Le choix final s’est donc porté sur l’extraction de la 31 avec stripping maxillaire. Ce stripping avait deux objectifs : corriger la DDD créée par l’extraction de 31 (indice de Bolton de 90,8 % post extraction, soit une DDD par excès maxillaire) et éviter l’apparition de triangles noirs entre les incisives maxillaires liée à leur forme triangulaire [1]. Le set-up réalisé en début de traitement lingual est un avantage car il permet de prévisualiser la correction de la DDD créée et la quantité de stripping nécessaire.

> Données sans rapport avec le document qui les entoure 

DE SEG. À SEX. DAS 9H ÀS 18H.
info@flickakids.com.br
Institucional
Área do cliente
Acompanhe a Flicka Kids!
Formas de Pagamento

Afin de corriger la contraction des muscles mentonniers, une génioplastie a été proposée et réalisée.
Traitement multi-attaches
Le traitement a été réalisé à l’aide d’un multi-attaches bimaxillaire WIN (attaches linguales .018 x .025 individualisées en arc ribbon-wise).

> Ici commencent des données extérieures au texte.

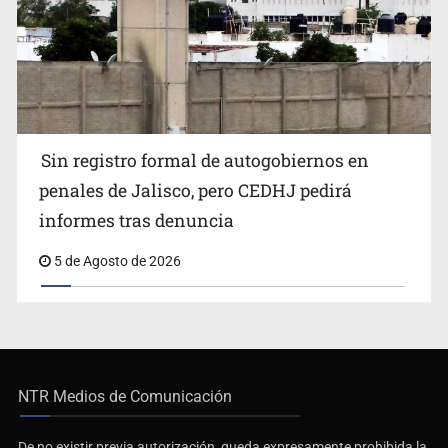
Sin registro formal de autogobiernos en
penales de Jalisco, pero CEDHJ pedirá
informes tras denuncia
5 de Agosto de 2026
NTR Medios de Comunicación
De no existir previa autorización, queda expresamente prohibida la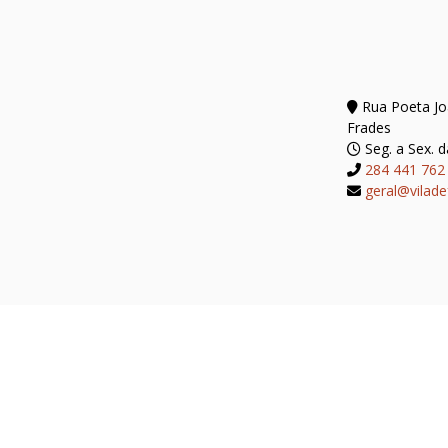
Rua Poeta Joã
Frades
Seg. a Sex. d
284 441 762
geral@vilade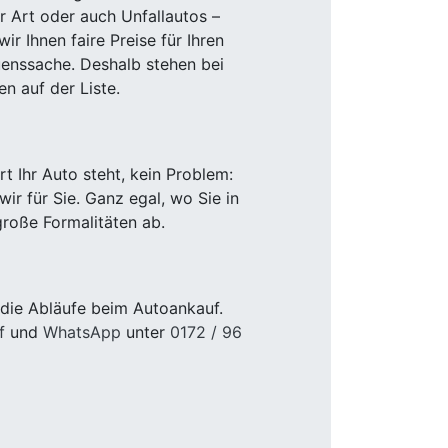
r Art oder auch Unfallautos –
r Ihnen faire Preise für Ihren
uenssache. Deshalb stehen bei
n auf der Liste.
 Ihr Auto steht, kein Problem:
r für Sie. Ganz egal, wo Sie in
roße Formalitäten ab.
die Abläufe beim Autoankauf.
f
und
WhatsApp
unter
0172 / 96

Après extraction de 31, la fermeture d’espace a été réalisée par mésialisation de 41 sur arc NiTi rond .014. Une fois la 42 accessible, une prise en charge de la dent s’est faite à l’aide d’une attache 2D (Forestadent) puis l’attache WIN a été collée quand la face linguale a été accessible. Une ingression des incisives mandibulaires a permis de corriger la supraclusion. Cette ingression a été réalisée seulement à l’aide des arcs [2].

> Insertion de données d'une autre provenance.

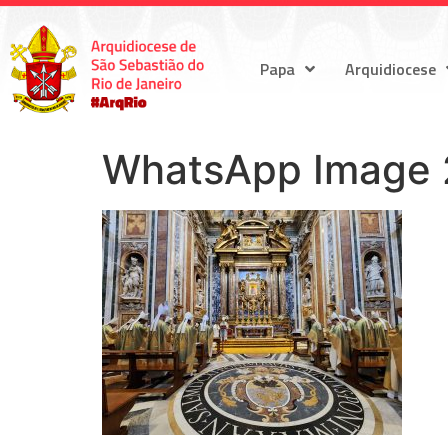
Papa
Arquidiocese
WhatsApp Image 2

Du stripping a été effectué de 13 à 23, à l’aide de fines fraises diamantées.
Après dépose du multi-attaches, des contentions collées ont été posées de 12 à 22 et de 33 à 43 et des gouttières thermoformées ont été ajoutées en complément en cas de problème avec les fils de contention.
Discussion (fig. 4 à 7)
La durée du traitement a été de vingt-trois mois. Des mouvements lents ont permis un contrôle des axes incisifs mandibulaires.
Le stripping maxillaire a permis :
- de rééquilibrer les dimensions entre les incisives centrales et latérales (DDD initiale par insuffisance maxillaire) ;
- d’éviter l’apparition de triangles noirs entre les incisives [3] ;
- d’éviter la présence d’un surplomb résiduel.
Des triangles noirs sont apparus à la mandibule suite à l’extraction de 31 : ils ne sont pas exposés lors du sourire, ce qui n’entraîne pas de défaut esthétique.
La génioplastie discrète apporte un équilibre facial et une fermeture labiale non forcée, ce qui limite le risque de récidive liée à la pression musculaire.
La superposition des structures anatomiques nous montre une ingression de l’incisive mandibulaire et un maintien de l’axe ainsi qu’une distalisation en gression de l’incisive maxillaire.
Conclusion
L’extraction d’une incisive mandibulaire, pouvant être perçue comme un traitement de compromis, reste un traitement de choix pour des situations d’encombrement mandibulaire sans encombrement maxillaire. L’utilisation d’une technique linguale individualisée a permis un contrôle des axes et des torques incisifs et un stripping anticipé à l’aide du set-up initial.